## Study material

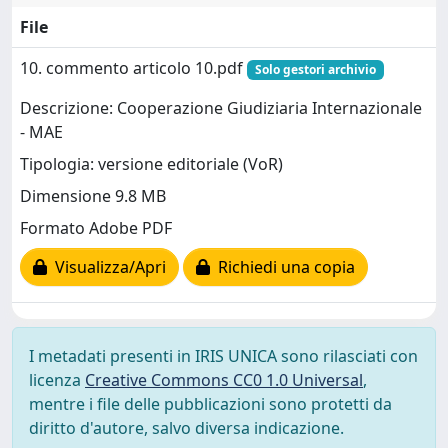
File
10. commento articolo 10.pdf
Solo gestori archivio
Descrizione: Cooperazione Giudiziaria Internazionale
- MAE
Tipologia: versione editoriale (VoR)
Dimensione 9.8 MB
Formato Adobe PDF
Visualizza/Apri
Richiedi una copia
I metadati presenti in IRIS UNICA sono rilasciati con
licenza
Creative Commons CC0 1.0 Universal
,
mentre i file delle pubblicazioni sono protetti da
diritto d'autore, salvo diversa indicazione.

## Requirement
Set down no line except those from the one with "Tipologia: versione editoriale (VoR)" to the last line of the data, inclusive, each exactly as written.

## Response below
Tipologia: versione editoriale (VoR)
Dimensione 9.8 MB
Formato Adobe PDF
Visualizza/Apri
Richiedi una copia
I metadati presenti in IRIS UNICA sono rilasciati con
licenza
Creative Commons CC0 1.0 Universal
,
mentre i file delle pubblicazioni sono protetti da
diritto d'autore, salvo diversa indicazione.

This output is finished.